05 - Asynchronous Method Invocation in EJB

 

EJB3 Session beans provide a way to execute long running methods in asynchronous mode using the annotation @Asynchronous and also provide a way to track and cancel the asynchronous execution of the methods using the JavaSE concurrency API.

Example:

@Asynchronous
public void longRunningMethod() {

}

Now, once the longRunningMethod () is invoked, your thread won’t be blocked until the execution of the method finishes.

As the method return type is void, you have 2 choices here, to use void, or to use Future<X>, where X is expected return type of the method in future.

As an example:

@Asynchronous
public Future<String> longRunningMethod() {
    return new AsyncResult<String>("Some Status");
}

You can use the return object from the method to track the method execution status (done, canceled...etc) and to get the return value of the method or to cancel the process execution.

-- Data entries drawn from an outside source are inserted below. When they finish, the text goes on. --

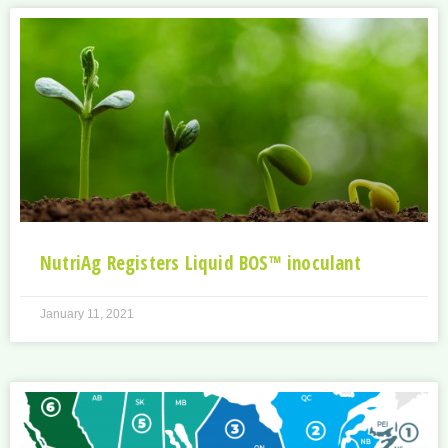
NutriAg Registers Liquid BOS™ inoculant
January 11, 2021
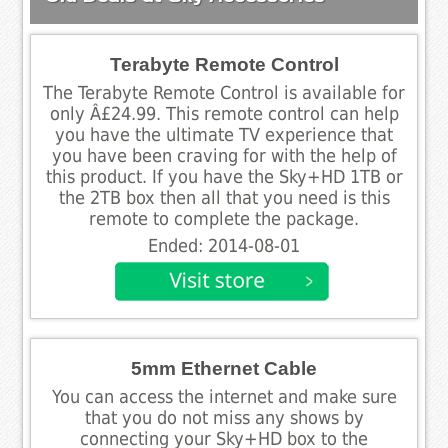
Terabyte Remote Control
The Terabyte Remote Control is available for
only Â£24.99. This remote control can help
you have the ultimate TV experience that
you have been craving for with the help of
this product. If you have the Sky+HD 1TB or
the 2TB box then all that you need is this
remote to complete the package.
Ended: 2014-08-01
5mm Ethernet Cable
You can access the internet and make sure
that you do not miss any shows by
connecting your Sky+HD box to the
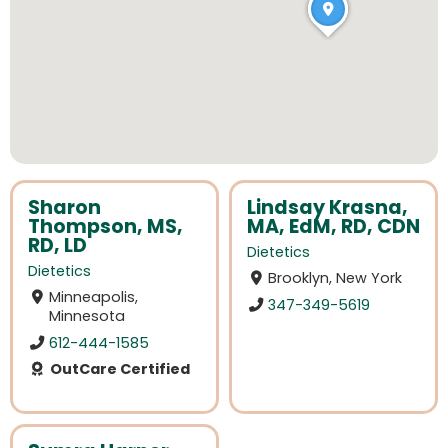
Sharon
Lindsay Krasna,
Thompson, MS,
MA, EdM, RD, CDN
RD, LD
Dietetics
Dietetics
Brooklyn, New York
Minneapolis,
347-349-5619
Minnesota
612-444-1585
OutCare Certified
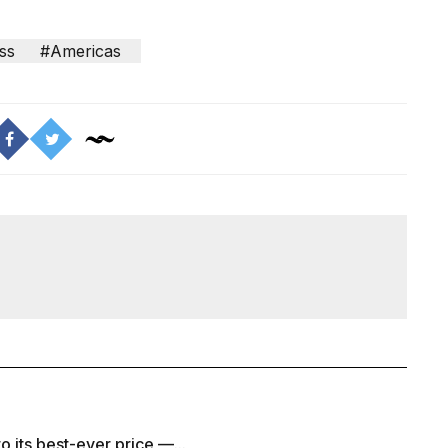
ss
#Americas
to its best-ever price —...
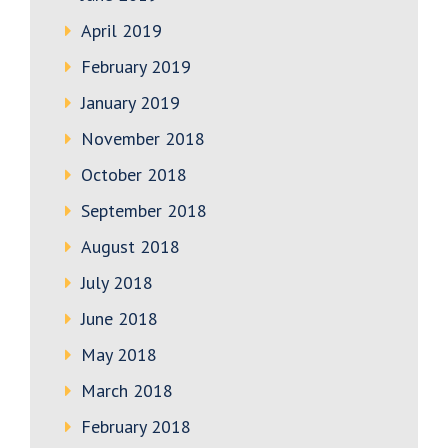
April 2019
February 2019
January 2019
November 2018
October 2018
September 2018
August 2018
July 2018
June 2018
May 2018
March 2018
February 2018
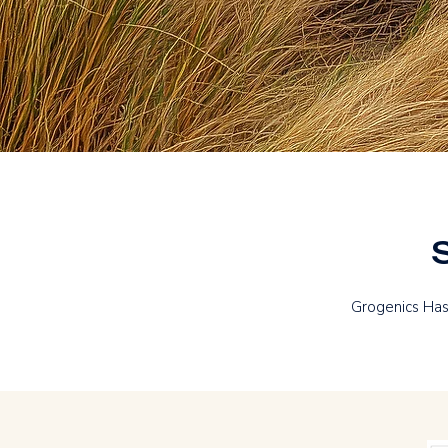
Grogenics Has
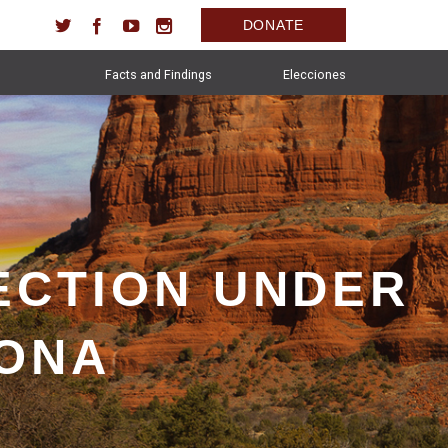
DONATE
Facts and Findings
Elecciones
ECTION UNDER
ZONA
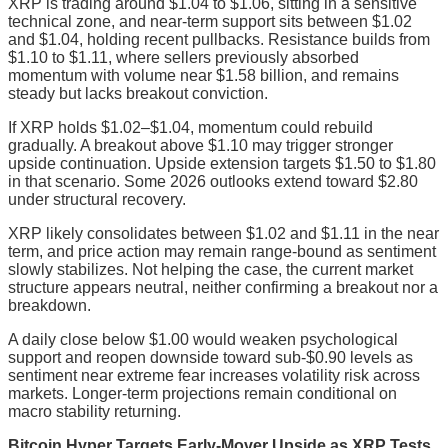
XRP is trading around $1.04 to $1.06, sitting in a sensitive
technical zone, and near-term support sits between $1.02
and $1.04, holding recent pullbacks. Resistance builds from
$1.10 to $1.11, where sellers previously absorbed
momentum with volume near $1.58 billion, and remains
steady but lacks breakout conviction.
If XRP holds $1.02–$1.04, momentum could rebuild
gradually. A breakout above $1.10 may trigger stronger
upside continuation. Upside extension targets $1.50 to $1.80
in that scenario. Some 2026 outlooks extend toward $2.80
under structural recovery.
XRP likely consolidates between $1.02 and $1.11 in the near
term, and price action may remain range-bound as sentiment
slowly stabilizes. Not helping the case, the current market
structure appears neutral, neither confirming a breakout nor a
breakdown.
A daily close below $1.00 would weaken psychological
support and reopen downside toward sub-$0.90 levels as
sentiment near extreme fear increases volatility risk across
markets. Longer-term projections remain conditional on
macro stability returning.
Bitcoin Hyper Targets Early-Mover Upside as XRP Tests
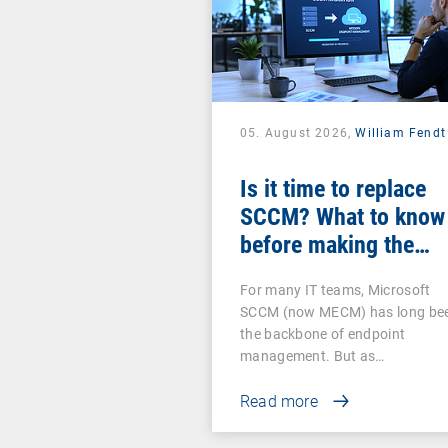
05. August 2026,
William Fendt
Is it time to replace
SCCM? What to know
before making the
switch
For many IT teams, Microsoft
SCCM (now MECM) has long be
the backbone of endpoint
management. But as…
Read more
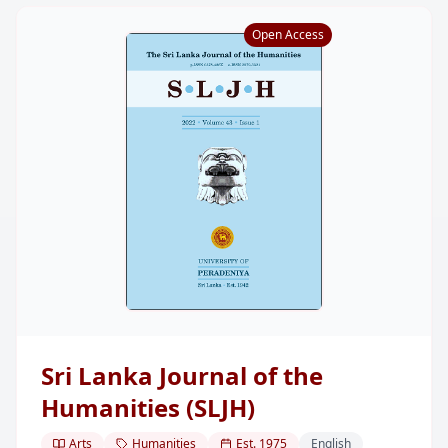
Open Access
Sri Lanka Journal of the
Humanities (SLJH)
Arts
Humanities
Est.
1975
English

The rules and behaviors applied to the JavaSE concurrency API related to the Future interface are valid here also.

Remote Interface vs Local Interface

As you have seen in the previous examples for creating EJBs, an EJB may have Remote interface and Local Interface. In this section we will see the difference between both interfaces and understand when to use each interface.

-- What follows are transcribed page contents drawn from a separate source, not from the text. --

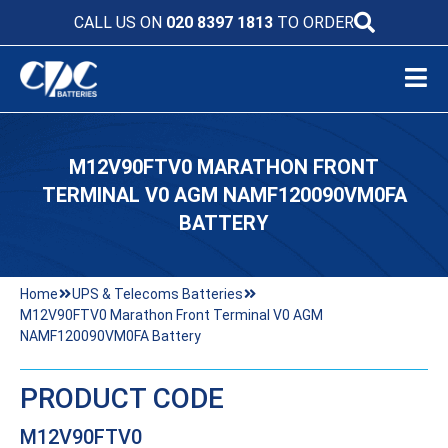
CALL US ON
020 8397 1813
TO ORDER
M12V90FTV0 MARATHON FRONT
TERMINAL V0 AGM NAMF120090VM0FA
BATTERY
Home
UPS & Telecoms Batteries
M12V90FTV0 Marathon Front Terminal V0 AGM
NAMF120090VM0FA Battery
PRODUCT CODE
M12V90FTV0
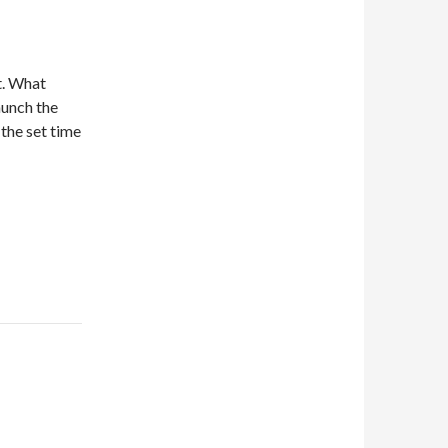
t. What
aunch the
 the set time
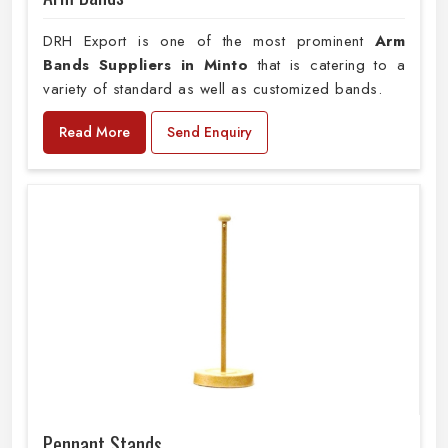
DRH Export is one of the most prominent
Arm
Bands Suppliers in Minto
that is catering to a
variety of standard as well as customized bands.
Read More
Send Enquiry
Pennant Stands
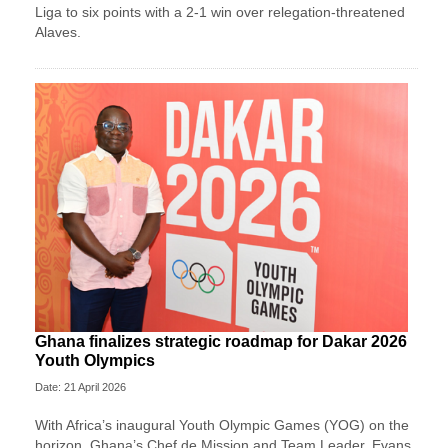
Liga to six points with a 2-1 win over relegation-threatened
Alaves.
Ghana finalizes strategic roadmap for Dakar 2026
Youth Olympics
Date: 21 April 2026
With Africa’s inaugural Youth Olympic Games (YOG) on the
horizon, Ghana’s Chef de Mission and Team Leader, Evans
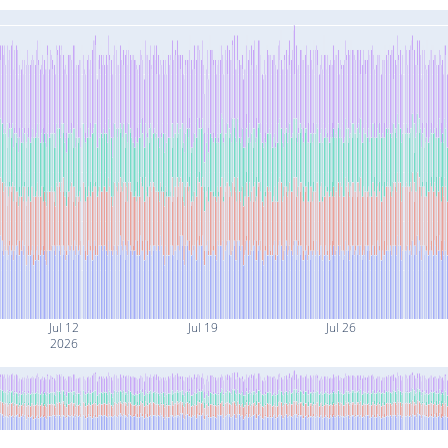
Jul 12
Jul 19
Jul 26
2026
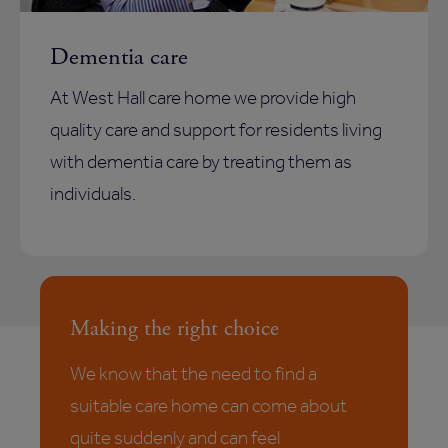
Dementia care
At West Hall care home we provide high
quality care and support for residents living
with dementia care by treating them as
individuals.
Making the right choice
We know that the need to find a
suitable care home can come about
quite suddenly and can feel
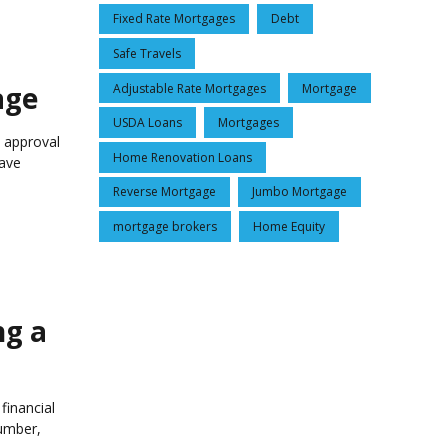
Fixed Rate Mortgages
Debt
Safe Travels
age
Adjustable Rate Mortgages
Mortgage
USDA Loans
Mortgages
d approval
Home Renovation Loans
save
Reverse Mortgage
Jumbo Mortgage
mortgage brokers
Home Equity
ng a
financial
umber,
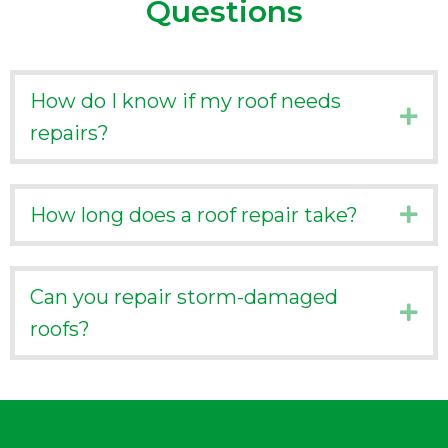
Questions
How do I know if my roof needs
Ex
repairs?
How long does a roof repair take?
Ex
Can you repair storm-damaged
Ex
roofs?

Local Interfaces are used to access the EJB object that resides in the same container as the client object, but the Remote Interfaces are used to access EJB objects that are contained in another container and on another JVM other than the client JVM.

In Local Interfaces (View), method parameters are passed by reference, but in Remote View, method parameters are passed by value, copied from client to server and EJB return value is also copied from server to client.

Remote Interfaces can be used to cluster EJB objects.